Sponsor: British Airways
Reason: With so many foreign blokes coming into the squad why not organize a twice a day flight to Jamaica and France.At least it would make up for the current wage structure the clubs introduced and anyway it would give some of the women swans fans something to do. They could be off as air stewardesses being moaned at by Walter Boyd and David Romo because the croque monsieurs are cold instead of moaning at us about the amount of time we spend at the Vetch
Sponsor: studio 95
Reason: because it looks like we are well and truly sh*gged this season
Sponsor: Sperm bank
Reason: as hollins says "things are cuming good now,especially with the board contributing silently from behind!!"
Sponsor: Pounstretcher
Reason: Because of the Mike Lewis takeover
Sponsor: Catherine Zeta-Jones
Reason: The best looking sponsor in the F.A.
Sponsor: 8th floor
Reason: Just to remind us we could have one worst!!

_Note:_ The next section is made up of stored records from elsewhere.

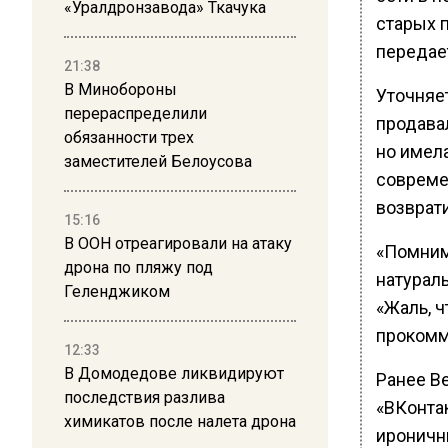
«Уралдронзавода» Ткачука
старых п
передае
21:38
В Минобороны
Уточняе
перераспределили
продавал
обязанности трех
но имел
заместителей Белоусова
совреме
возврат
15:16
В ООН отреагировали на атаку
«Помним,
дрона по пляжу под
натураль
Геленджиком
«Жаль, ч
прокомм
12:33
В Домодедове ликвидируют
Ранее В
последствия разлива
«ВКонта
химикатов после налета дрона
ироничн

Sponsor: Ronnie O' Sullivan
Reason: Coz we need snookers already !
Sponsor: 10th Floor
Reason: There 1 better than 9th Floor
Sponsor: 9th Floor
Reason: Put the 9th Floor name on the back of the shorts!
Sponsor: Valium
Reason: Because it beats the blues (Scum City From Nincompoop Park)
Sponsor: Pearl Harbour
Reason: Because its a waste of money to watch too!!!!
Sponsor: Mickey MouseReason: Its only fair because I hear that Mickey Mouse wears a Swansea City watch!

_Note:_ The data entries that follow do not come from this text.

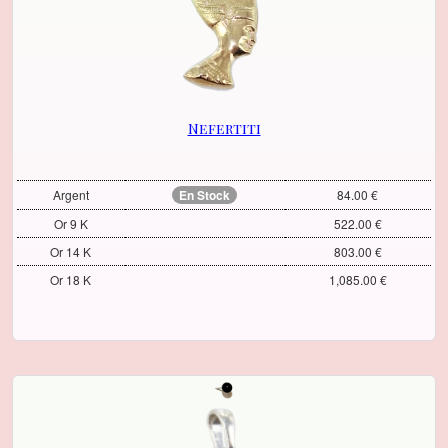
Nefertiti
Argent
En Stock
84.00 €
Or 9 K
522.00 €
Or 14 K
803.00 €
Or 18 K
1,085.00 €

Sponsor: winnalot (dog food)
Reason: Need I say more!
Sponsor: KP Peanuts
Reason: Mclure and Liabilty have given us peanuts to spend, now we can double the amount of paenuts we spend.
Cardiff City F. C
Reason: Simply because we have already become a laughing stock in footballing terms, why not commit the biggest sin of all and sell our souls.
Sponsor: extasey
Reason: it will keep the crowd happy
Sponsor: Stanna Stairlifts
Reason: The only thing that will get our lot up next season
Sponsor: McDonald's
Reason: Our figurehead is a clown, the food's sh*te and a comfy seat's about as likely as Ann Widdecombe contracting crabs.
Sponsor: UniChem
Reason: get the Valium ready for next season
Sponsor: SWT
Reason: You wait all season for goals then 6 come alone at once!
Sponsor: tampax
Reason: no explanation needed
Sponsor: armitage shanks
Reason: we're going down the pan
Sponsor: wonderbra
Reason: we badly need a good uplift,more support and a cup or two
Sponsor: Trotters Independent Traders
Reason: "This time next year we'll be ......."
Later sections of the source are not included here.